I was older, a little wiser, and I had more tools. I could actually feel what was there instead of bypassing it. I learned how to be with grief—how to let it move through me, how to listen to what it was asking of me, how to hold myself through the waves. For the first time, I experienced community truly coming together around grief—through bodywork, food, ritual, emotional presence. My healing journey deepened, and I continued walking the path of transformation with the support of somatic practices, spiritual devotion, and plant medicine work that helped me meet myself more truthfully.

My dad was always my best friend, but through the loss of my brother, I watched his light slowly fade—until, eventually, I lost him too.

When I looked at at my dad, I could see how much pain he carried and how similar we were. I knew, deep down, that if I hadn’t found the tools I had, I might have ended up on the same path.

When my dad died by suicide seven years after my brother, grief became my greatest teacher.

Grief showed me, again and again, what is real. It taught me how to soften. How to stay.

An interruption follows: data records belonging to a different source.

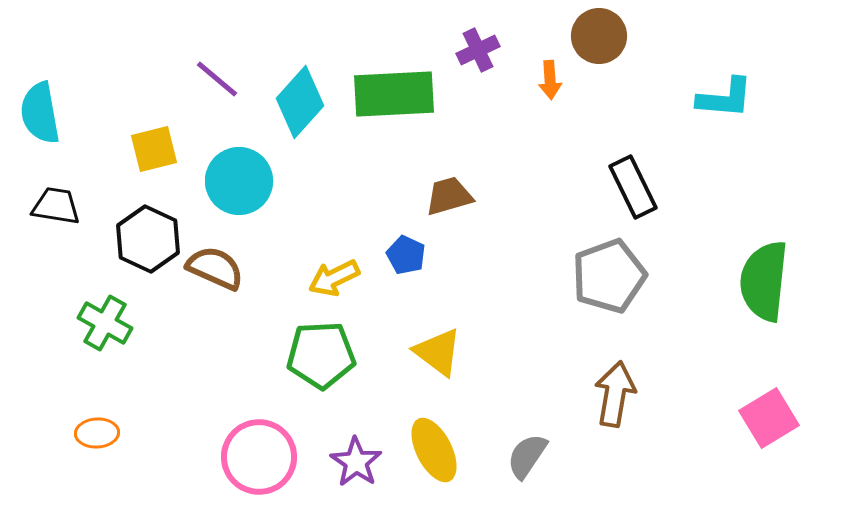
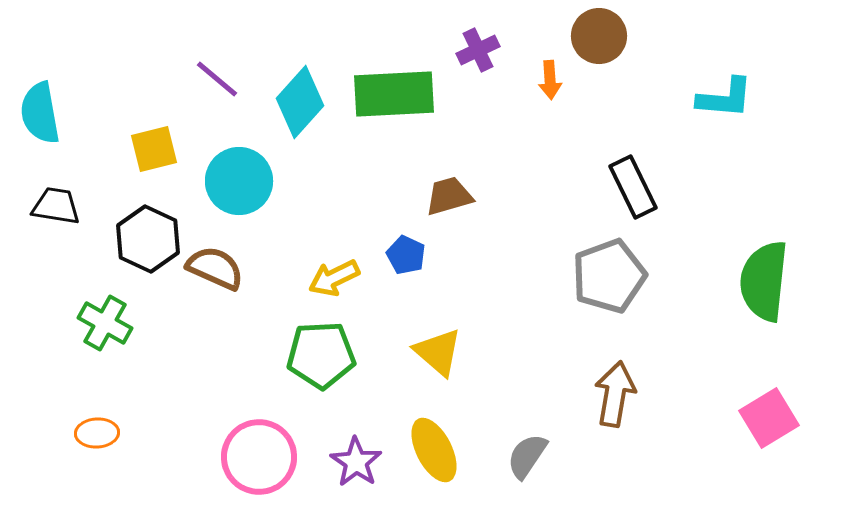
yellow triangle: rotated 4 degrees clockwise
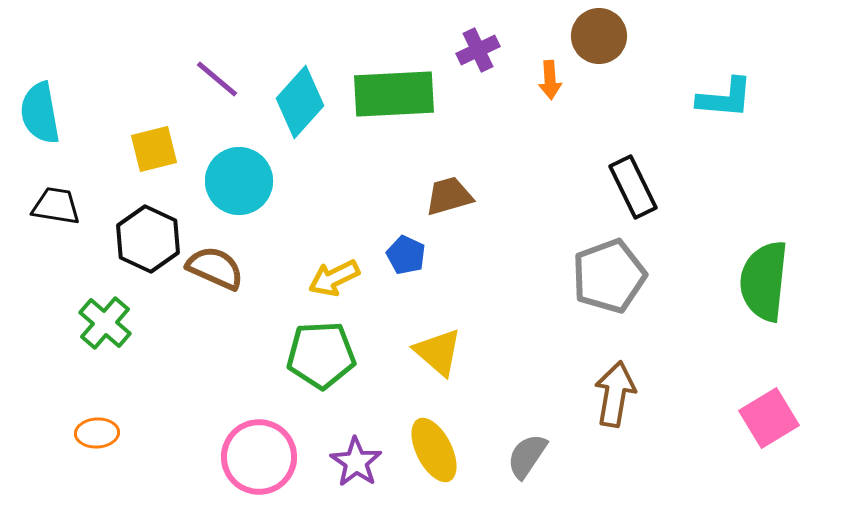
green cross: rotated 12 degrees clockwise
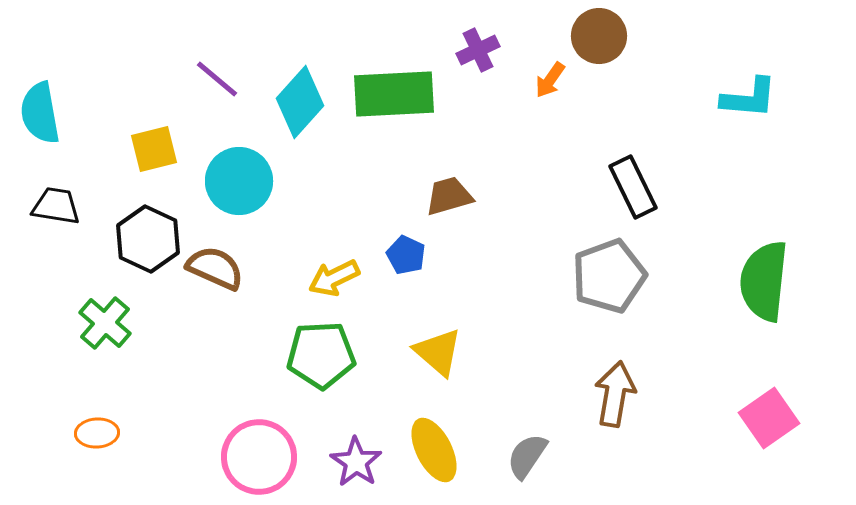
orange arrow: rotated 39 degrees clockwise
cyan L-shape: moved 24 px right
pink square: rotated 4 degrees counterclockwise
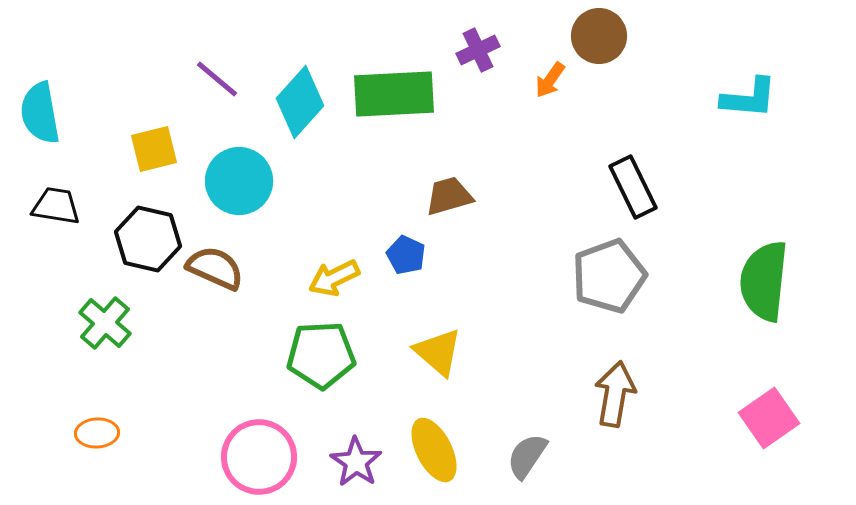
black hexagon: rotated 12 degrees counterclockwise
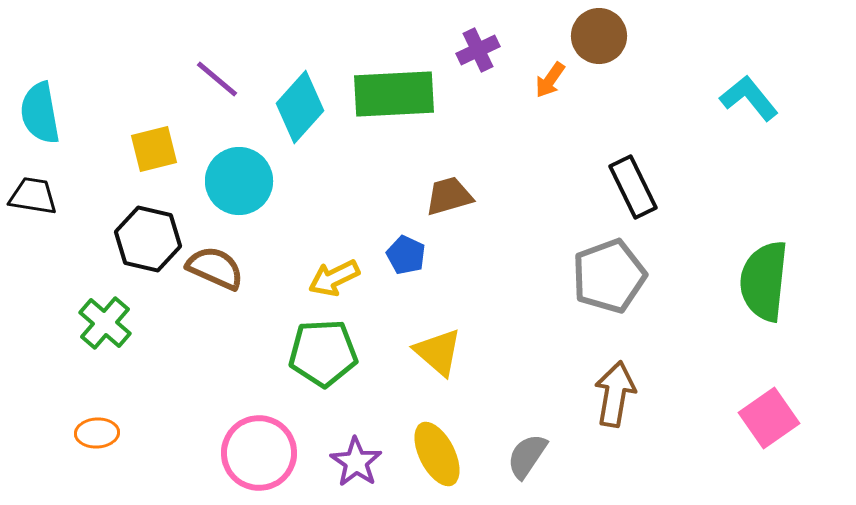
cyan L-shape: rotated 134 degrees counterclockwise
cyan diamond: moved 5 px down
black trapezoid: moved 23 px left, 10 px up
green pentagon: moved 2 px right, 2 px up
yellow ellipse: moved 3 px right, 4 px down
pink circle: moved 4 px up
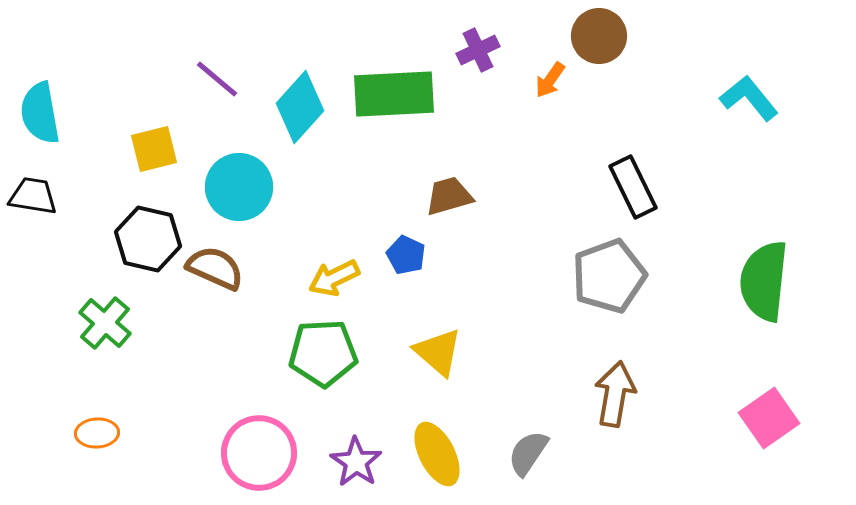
cyan circle: moved 6 px down
gray semicircle: moved 1 px right, 3 px up
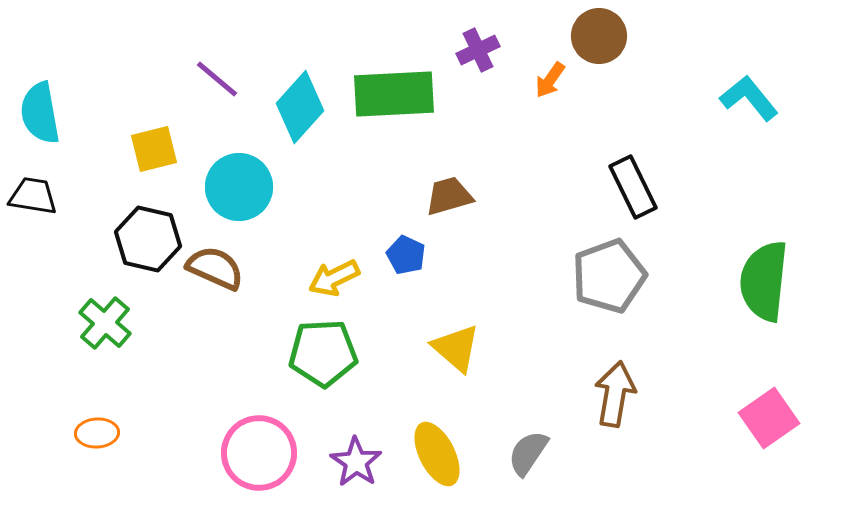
yellow triangle: moved 18 px right, 4 px up
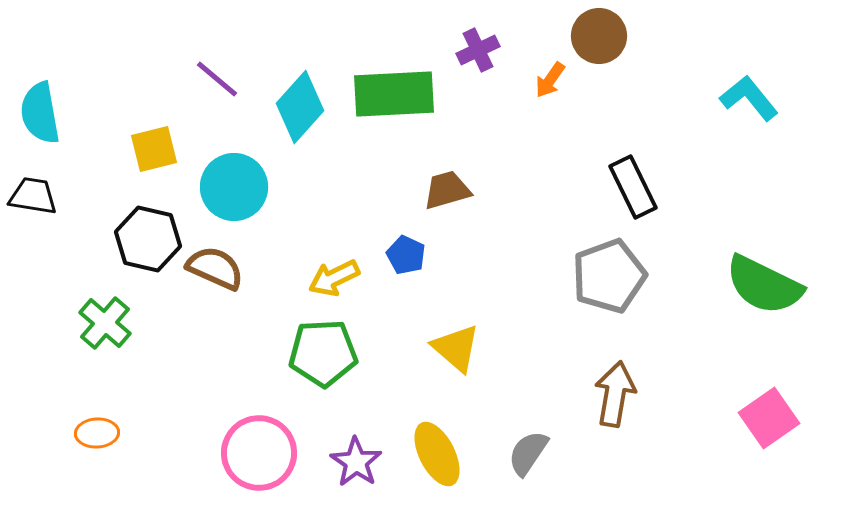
cyan circle: moved 5 px left
brown trapezoid: moved 2 px left, 6 px up
green semicircle: moved 4 px down; rotated 70 degrees counterclockwise
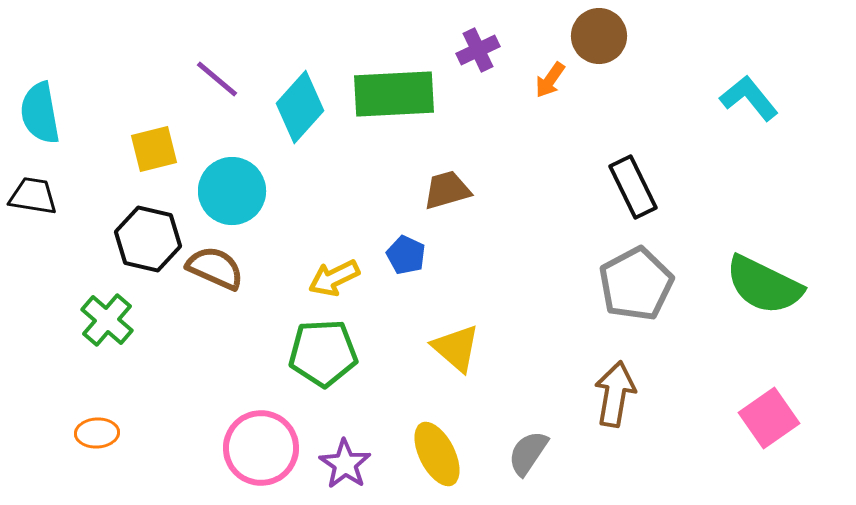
cyan circle: moved 2 px left, 4 px down
gray pentagon: moved 27 px right, 8 px down; rotated 8 degrees counterclockwise
green cross: moved 2 px right, 3 px up
pink circle: moved 2 px right, 5 px up
purple star: moved 11 px left, 2 px down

How to love myself in the places where I once abandoned myself. It helped me finally understand something that now feels undeniable.

Nothing was wrong with me. I wasn’t broken. I was unheld. Unseen. Untaught in the ways of healthy love.

My path shaped me into who I am today.

Through movement, embodiment, and eventually teaching Pilates, I stepped fully into my body and my voice.

I learned what it felt like to be strong—not just physically, but emotionally and energetically. I watched grief change shape inside me.

I noticed how what once felt like a bottomless hole began to fill, slowly, with presence, meaning, and care.

And instead of letting grief keep me small, isolated, or trapped in that old story, I chose to share what I’ve learned—with tenderness, humility, and deep respect for the uniqueness of every person’s journey. Because your path isn’t wrong either.